Quand on se reporte à cette année 1857, quand on se souvient qu’on avait longtemps hésité, à Berlin, avant de reconnaître la restauration de l’empire avec Napoléon, troisième du nom ; que M. de Bismarck lui-même sortait à peine de la sainte phalange des plus purs féodaux, dont il avait partagé toutes les erreurs, on est surpris de la hardiesse et de la nouveauté de la conception. Aussi blessa-t-elle profondément la cour de Sans-Souci. Blâmé par le général de Gerlach, le confident et le conseiller intime de Frédéric-Guillaume IV, M. de Bismarck se réserva pour le nouveau règne.

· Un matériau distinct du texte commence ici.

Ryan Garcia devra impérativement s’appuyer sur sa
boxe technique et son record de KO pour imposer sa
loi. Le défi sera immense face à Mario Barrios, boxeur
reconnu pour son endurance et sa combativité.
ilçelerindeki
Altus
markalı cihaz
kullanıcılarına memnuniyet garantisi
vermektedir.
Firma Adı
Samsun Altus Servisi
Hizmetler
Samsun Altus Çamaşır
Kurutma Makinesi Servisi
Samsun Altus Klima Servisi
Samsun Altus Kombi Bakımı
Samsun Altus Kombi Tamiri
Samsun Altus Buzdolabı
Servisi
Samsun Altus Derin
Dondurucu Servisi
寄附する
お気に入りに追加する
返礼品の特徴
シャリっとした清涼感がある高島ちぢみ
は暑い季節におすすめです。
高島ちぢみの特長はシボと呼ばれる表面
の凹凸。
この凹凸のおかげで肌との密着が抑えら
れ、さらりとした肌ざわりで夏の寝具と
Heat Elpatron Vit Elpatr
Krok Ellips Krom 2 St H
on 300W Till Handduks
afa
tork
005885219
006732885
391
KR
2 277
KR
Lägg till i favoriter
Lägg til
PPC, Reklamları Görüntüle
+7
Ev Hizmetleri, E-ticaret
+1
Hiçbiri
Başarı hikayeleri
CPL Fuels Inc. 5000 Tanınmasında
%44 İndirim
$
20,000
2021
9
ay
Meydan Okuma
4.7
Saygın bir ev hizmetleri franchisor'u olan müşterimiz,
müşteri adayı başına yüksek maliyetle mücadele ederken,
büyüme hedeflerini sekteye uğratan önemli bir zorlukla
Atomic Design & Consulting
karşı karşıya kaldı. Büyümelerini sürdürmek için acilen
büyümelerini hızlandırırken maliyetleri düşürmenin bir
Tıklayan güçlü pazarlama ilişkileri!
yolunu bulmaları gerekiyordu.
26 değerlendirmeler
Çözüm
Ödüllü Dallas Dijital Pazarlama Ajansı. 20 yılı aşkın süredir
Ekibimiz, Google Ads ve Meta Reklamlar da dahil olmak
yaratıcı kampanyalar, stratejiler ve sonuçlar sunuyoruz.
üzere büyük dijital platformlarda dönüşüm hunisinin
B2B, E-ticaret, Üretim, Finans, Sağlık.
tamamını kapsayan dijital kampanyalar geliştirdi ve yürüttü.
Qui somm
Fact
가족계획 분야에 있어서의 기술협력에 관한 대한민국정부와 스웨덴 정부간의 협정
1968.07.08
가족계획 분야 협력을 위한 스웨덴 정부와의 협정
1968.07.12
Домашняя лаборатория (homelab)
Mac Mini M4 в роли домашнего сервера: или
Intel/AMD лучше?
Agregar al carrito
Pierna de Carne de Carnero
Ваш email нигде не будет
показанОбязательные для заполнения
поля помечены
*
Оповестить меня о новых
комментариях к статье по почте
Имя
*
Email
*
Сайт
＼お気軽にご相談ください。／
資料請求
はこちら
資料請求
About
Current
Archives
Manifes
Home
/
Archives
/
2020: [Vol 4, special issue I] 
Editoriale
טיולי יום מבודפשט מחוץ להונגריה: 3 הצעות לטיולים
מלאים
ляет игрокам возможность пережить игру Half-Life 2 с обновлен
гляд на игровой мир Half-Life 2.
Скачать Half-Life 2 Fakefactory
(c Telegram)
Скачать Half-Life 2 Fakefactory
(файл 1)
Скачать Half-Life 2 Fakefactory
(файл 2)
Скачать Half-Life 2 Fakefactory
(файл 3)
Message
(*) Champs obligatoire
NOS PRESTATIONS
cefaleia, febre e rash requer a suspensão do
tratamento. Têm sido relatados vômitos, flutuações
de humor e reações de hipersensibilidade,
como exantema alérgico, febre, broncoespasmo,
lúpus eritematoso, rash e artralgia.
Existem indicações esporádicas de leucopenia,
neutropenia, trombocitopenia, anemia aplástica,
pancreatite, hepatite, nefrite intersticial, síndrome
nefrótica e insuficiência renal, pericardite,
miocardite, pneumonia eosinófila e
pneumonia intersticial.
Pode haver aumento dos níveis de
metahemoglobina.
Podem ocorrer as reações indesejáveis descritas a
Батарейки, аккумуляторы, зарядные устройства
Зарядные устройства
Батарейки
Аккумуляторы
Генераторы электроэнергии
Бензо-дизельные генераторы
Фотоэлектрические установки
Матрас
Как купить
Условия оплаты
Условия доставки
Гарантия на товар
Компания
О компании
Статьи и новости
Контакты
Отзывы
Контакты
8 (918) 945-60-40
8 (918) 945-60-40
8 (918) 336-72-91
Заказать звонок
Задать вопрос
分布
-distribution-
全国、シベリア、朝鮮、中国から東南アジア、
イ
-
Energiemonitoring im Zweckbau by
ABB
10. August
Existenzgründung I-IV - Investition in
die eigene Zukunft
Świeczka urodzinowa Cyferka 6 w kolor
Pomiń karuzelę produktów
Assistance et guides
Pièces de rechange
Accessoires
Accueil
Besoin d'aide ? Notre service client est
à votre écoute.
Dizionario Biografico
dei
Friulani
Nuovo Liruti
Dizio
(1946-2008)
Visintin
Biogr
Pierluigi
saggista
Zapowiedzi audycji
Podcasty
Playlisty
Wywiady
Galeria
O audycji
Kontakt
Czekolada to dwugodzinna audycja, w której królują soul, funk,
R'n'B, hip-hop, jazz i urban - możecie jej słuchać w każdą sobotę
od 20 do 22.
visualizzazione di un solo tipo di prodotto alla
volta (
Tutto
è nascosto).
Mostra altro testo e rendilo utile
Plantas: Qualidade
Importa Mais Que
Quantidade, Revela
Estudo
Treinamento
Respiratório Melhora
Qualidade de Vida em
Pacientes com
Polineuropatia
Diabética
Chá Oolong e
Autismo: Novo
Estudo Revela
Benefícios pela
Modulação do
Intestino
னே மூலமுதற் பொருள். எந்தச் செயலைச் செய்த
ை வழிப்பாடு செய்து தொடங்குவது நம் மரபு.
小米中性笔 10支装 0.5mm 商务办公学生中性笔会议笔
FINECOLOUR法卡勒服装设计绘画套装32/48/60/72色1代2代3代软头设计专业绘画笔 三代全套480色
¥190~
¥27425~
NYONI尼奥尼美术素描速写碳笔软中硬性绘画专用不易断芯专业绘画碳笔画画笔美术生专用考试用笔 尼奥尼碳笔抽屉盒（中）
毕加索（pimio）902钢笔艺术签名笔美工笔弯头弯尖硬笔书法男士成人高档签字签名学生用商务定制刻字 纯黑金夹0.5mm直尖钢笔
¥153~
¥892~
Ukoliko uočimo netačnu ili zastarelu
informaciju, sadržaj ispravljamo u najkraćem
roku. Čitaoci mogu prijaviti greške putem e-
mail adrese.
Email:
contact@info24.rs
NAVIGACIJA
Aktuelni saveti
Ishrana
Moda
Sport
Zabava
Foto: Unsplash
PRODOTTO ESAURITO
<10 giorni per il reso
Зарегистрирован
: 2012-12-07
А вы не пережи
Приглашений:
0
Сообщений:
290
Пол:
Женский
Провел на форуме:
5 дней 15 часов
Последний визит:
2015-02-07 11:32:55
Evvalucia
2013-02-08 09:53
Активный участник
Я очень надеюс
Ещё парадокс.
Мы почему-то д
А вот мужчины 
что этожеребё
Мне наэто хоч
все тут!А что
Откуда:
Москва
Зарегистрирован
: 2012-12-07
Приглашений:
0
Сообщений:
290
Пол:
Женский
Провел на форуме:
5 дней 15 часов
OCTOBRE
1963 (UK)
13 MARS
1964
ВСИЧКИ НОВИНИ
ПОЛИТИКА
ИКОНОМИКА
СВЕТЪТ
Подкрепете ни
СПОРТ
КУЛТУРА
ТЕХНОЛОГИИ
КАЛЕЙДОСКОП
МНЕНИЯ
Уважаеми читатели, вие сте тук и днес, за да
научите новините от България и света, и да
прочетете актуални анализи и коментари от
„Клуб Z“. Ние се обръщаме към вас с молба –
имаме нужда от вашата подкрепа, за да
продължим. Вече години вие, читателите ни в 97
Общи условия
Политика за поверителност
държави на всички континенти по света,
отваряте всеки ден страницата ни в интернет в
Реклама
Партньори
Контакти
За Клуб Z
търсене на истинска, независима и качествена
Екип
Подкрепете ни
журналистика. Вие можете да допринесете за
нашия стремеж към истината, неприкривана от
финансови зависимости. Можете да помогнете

On sait avec quels desseins Guillaume Ier est monté sur le trône. « Avant d’entreprendre une guerre au sud ou à l’est du royaume, avait écrit le grand Frédéric, tout prince prussien doit, à tout prix, s’assurer la neutralité de la Russie, s’il ne peut obtenir son appui. » Le futur empereur se souvint de la recommandation de son glorieux ancêtre, et, peu après son avènement, il confia à M. de Bismarck le soin de l’aider à remplir ce premier point de son programme. Appréciant, à toute sa valeur, le dévoûment de ce serviteur méconnu, le mérite de ce diplomate batailleur et décrié, il en fit son ambassadeur auprès de l’empereur Alexandre.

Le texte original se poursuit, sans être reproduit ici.